▶ _EXERCISE DETAILS_
Report the count, and only the count, of lines in the records that include the word "스케쳐스".

▶ _DATA_
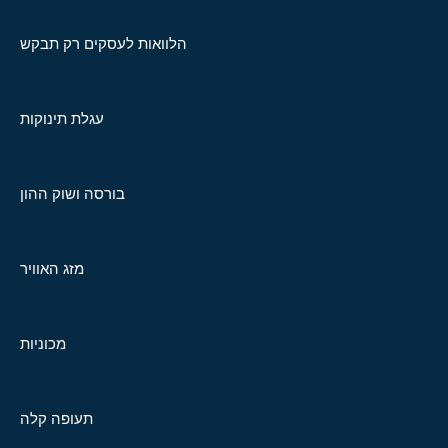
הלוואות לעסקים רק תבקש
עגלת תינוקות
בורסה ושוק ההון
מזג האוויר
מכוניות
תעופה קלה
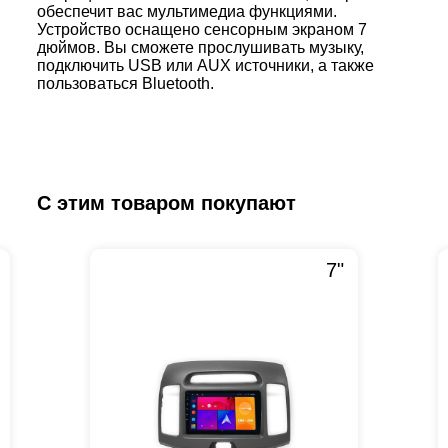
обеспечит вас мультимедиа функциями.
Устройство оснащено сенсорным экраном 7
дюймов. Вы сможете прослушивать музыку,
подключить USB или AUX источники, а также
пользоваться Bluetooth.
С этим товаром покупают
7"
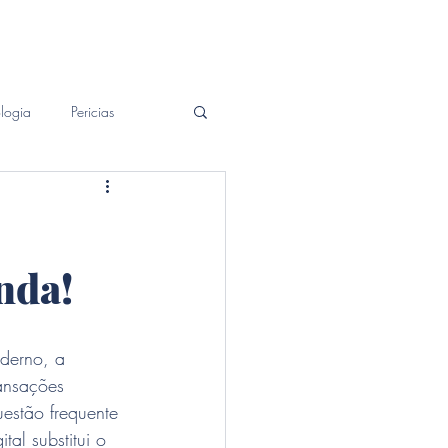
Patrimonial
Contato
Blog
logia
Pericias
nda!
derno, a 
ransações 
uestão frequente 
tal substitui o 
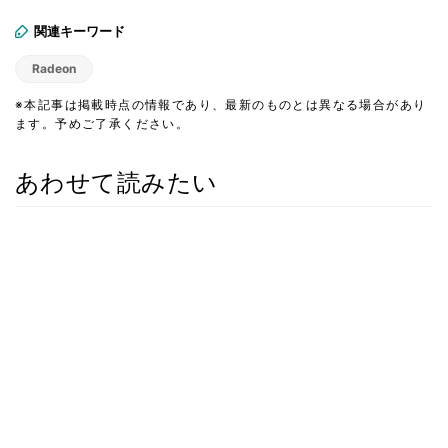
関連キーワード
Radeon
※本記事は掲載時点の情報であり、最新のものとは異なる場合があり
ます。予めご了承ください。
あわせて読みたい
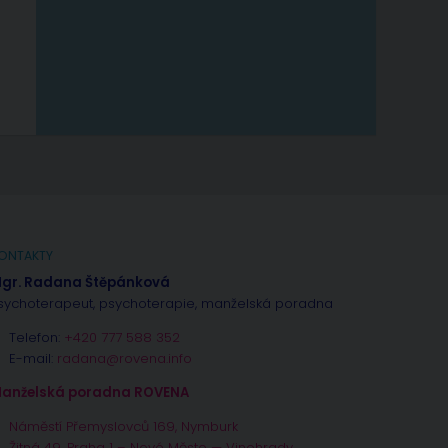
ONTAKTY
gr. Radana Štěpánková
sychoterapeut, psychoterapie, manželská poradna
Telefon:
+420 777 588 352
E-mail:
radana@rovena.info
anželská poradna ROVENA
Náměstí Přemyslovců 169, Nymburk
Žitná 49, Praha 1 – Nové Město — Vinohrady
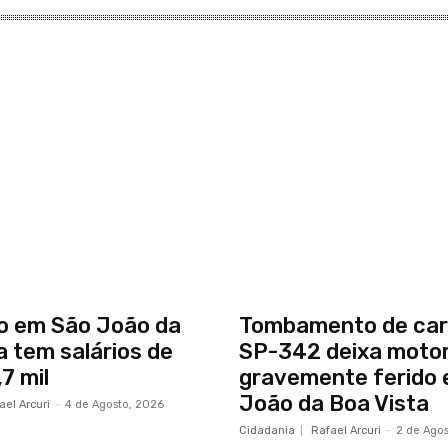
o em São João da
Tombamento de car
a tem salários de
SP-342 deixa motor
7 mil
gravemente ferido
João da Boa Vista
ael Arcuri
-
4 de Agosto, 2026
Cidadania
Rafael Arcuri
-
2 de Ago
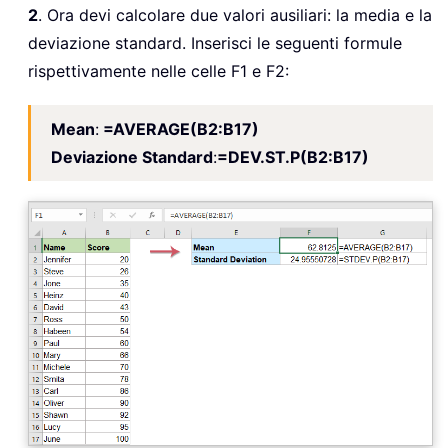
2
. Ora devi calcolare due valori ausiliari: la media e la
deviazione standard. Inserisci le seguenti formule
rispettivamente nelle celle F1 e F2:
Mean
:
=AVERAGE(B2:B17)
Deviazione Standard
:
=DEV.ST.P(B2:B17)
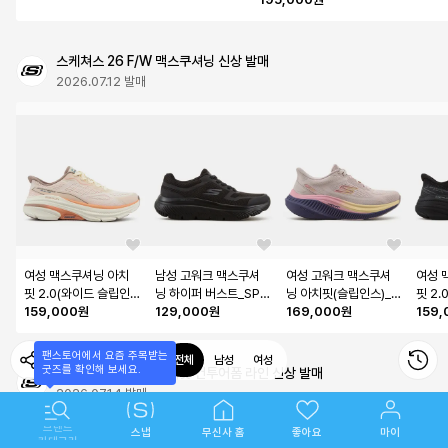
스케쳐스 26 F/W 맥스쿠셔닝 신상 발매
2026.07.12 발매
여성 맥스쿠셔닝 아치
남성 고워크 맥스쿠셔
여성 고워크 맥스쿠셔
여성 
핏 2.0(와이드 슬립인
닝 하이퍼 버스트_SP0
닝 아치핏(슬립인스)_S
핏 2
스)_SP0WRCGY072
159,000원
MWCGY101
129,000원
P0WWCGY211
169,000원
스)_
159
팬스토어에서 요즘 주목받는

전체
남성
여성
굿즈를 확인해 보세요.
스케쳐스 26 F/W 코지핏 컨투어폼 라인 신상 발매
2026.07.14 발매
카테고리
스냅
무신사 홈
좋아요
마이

▶ _SOLUTION TO THIS EXERCISE_
2